During my preteens, I was a hard-core Twilight fan; and I mean hard-core. Once, in fifth grade, I shamelessly showed up to class wearing an ill-fitting black t-shirt with Edward Cullen’s face plastered on it. I could play the entire soundtrack on the piano. Instead of paying attention to my Sunday school teacher, I’d sneak into the bathroom to re-read my tattered copy of the book. 

Regardless of the odd decisions my past-self made, I can’t discredit the impact the Twilight series had on me. It inspired me to read, imagine and gave me a reason to feel vaguely secure at an age often plagued with insecurities.

Now, as much as I’d like this article to be one long Twilight think-piece, there is a broader purpose.

Guilty pleasures.

Why is it select books, movies or music invoke a sense of guilt?

At a certain age, we begin to condemn aspects of popular culture.
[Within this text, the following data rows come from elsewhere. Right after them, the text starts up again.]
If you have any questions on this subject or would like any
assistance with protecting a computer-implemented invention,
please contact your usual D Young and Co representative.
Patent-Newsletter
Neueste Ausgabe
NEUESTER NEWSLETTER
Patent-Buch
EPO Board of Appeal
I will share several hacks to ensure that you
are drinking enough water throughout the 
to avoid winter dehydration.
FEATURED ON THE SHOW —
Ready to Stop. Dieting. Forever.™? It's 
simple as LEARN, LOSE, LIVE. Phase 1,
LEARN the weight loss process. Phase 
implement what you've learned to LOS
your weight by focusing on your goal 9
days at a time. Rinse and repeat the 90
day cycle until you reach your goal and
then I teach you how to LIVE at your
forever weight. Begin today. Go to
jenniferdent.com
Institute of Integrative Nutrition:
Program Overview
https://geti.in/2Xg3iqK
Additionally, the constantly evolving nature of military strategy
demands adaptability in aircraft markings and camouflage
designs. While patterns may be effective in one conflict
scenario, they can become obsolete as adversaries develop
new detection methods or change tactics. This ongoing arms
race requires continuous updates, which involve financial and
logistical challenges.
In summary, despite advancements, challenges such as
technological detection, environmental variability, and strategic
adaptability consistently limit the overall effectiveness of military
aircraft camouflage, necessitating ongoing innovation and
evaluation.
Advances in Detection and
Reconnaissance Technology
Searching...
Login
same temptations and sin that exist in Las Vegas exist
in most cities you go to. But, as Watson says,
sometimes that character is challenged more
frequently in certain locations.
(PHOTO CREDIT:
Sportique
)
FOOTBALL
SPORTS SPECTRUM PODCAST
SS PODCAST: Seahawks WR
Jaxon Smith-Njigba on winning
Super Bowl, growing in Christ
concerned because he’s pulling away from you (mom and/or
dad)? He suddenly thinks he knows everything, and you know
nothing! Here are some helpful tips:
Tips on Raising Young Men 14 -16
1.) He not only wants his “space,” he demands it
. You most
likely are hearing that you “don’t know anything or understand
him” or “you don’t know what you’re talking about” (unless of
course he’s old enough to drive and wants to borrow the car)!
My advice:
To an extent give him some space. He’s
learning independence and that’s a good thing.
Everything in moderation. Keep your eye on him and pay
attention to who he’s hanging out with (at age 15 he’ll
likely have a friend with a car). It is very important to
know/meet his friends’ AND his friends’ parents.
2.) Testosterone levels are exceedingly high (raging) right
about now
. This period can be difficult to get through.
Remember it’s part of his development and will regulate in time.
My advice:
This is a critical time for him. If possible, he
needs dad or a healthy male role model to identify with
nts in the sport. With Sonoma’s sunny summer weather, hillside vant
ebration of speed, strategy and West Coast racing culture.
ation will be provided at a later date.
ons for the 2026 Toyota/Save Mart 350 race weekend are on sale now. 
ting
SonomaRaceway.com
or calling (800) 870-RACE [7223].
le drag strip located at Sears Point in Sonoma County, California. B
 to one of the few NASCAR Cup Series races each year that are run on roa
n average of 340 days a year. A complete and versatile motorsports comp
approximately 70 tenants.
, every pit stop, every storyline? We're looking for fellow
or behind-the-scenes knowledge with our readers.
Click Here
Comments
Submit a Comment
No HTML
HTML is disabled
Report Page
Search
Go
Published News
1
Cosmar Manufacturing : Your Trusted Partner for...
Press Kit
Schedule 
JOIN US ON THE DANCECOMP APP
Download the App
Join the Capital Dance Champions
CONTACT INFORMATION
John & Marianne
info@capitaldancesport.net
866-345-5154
It becomes trendy to hate pop music and rom-coms, but if they’re inherently enjoyable, why aren’t they embraced?

The idea that we need to preface our interests with labels deemed legitimate or guilty is indicative of a culture that is hostile to genuine personal expression. Works that are considered canonical or iconic are undoubtedly admirable and held in high regard but works intended for mass consumption are just as influential. 

Consider a film like The Notebook. While it’s certainly not being critically analyzed in university lectures across the globe, it still maintains a massive impact on modern pop-culture.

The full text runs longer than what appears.